When They Want to Exclude All Consequential Damages

"We understand the desire to exclude speculative damages. However, for confidentiality breaches specifically, the harm is almost always consequential in nature - lost deals, competitive disadvantage, customer defection. If we exclude consequential damages for NDA breaches, there may be nothing left to recover. We propose carving out confidentiality breaches from the consequential damages exclusion."

When They Insist on One-Sided Limitations

"The proposed limitations only protect the receiving party, while the disclosing party has no protection. In a mutual NDA where both parties share information, the liability provisions should be mutual. We're equally at risk if our information is disclosed, so we need equal protection - or we need to reconsider whether mutual exchange is appropriate here."

Red Flags to Watch For

Red Flag Risk Level What It Means
Cap applies to confidentiality breaches with no carve-out Critical NDA is essentially unenforceable for material breaches
Consequential damages excluded for all claims High May eliminate most practical recovery for disclosure
No carve-out for willful misconduct High Intentional breaches become financially viable
Cap significantly below information value High Provides no meaningful deterrent
One-sided limitation (only receiving party protected) Medium Unfair risk allocation in mutual exchange
"No exceptions" or "no carve-outs" language Critical Aggressive attempt to eliminate all recourse
Walk-Away Scenario

If the other party insists on a low liability cap that covers confidentiality breaches with no carve-outs, and refuses to negotiate, seriously consider whether to proceed. You would be signing a document that provides no meaningful protection for your confidential information.

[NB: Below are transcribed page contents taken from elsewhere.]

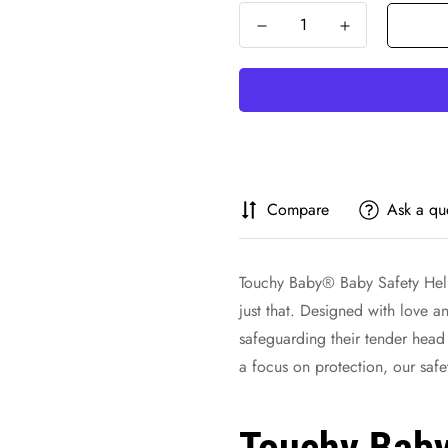
Compare
Ask a qu
Touchy Baby® Baby Safety Helm
just that. Designed with love an
safeguarding their tender head
a focus on protection, our saf
Touchy Bab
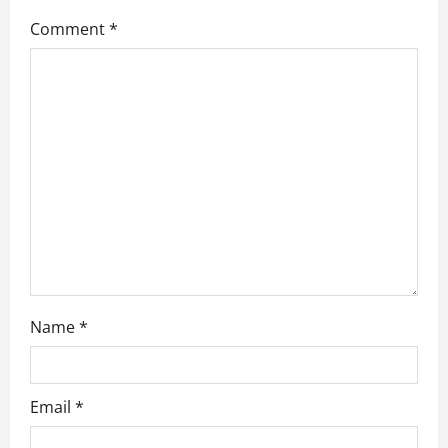
g
Comment
*
a
t
i
o
n
Name
*
Email
*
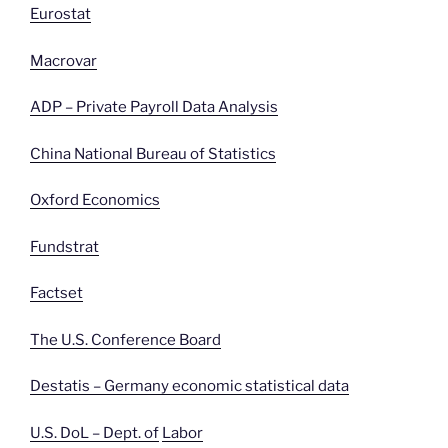
Eurostat
Macrovar
ADP – Private Payroll Data Analysis
China National Bureau of Statistics
Oxford Economics
Fundstrat
Factset
The U.S. Conference Board
Destatis – Germany economic statistical data
U.S. DoL – Dept. of
Labor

📚 Common Compromise Positions

When negotiations stall, consider these middle-ground approaches:

  • Tiered Caps: Lower cap for general claims, higher cap (or no cap) for confidentiality breaches
  • Super-Cap for Confidentiality: Accept a general cap but with a much higher limit specifically for confidentiality breaches (e.g., 3-5x the general cap)
  • Time-Limited Exclusion: Consequential damages recoverable only for breaches occurring during the first 12-24 months
  • Insurance Tie-In: Cap set equal to the other party's insurance coverage, ensuring collectibility
  • Per-Incident vs. Aggregate: Per-incident caps allow multiple recoveries for separate breaches
  • Willful Breach Multiplier: Accept a cap for negligent breaches but 3x multiplier for willful breaches
Sample Tiered Cap Language

"Each party's total liability for claims OTHER THAN claims for breach of confidentiality obligations shall not exceed $500,000. Each party's total liability for breach of confidentiality obligations shall not exceed $5,000,000. There shall be no limitation on liability for willful misconduct, fraud, or gross negligence."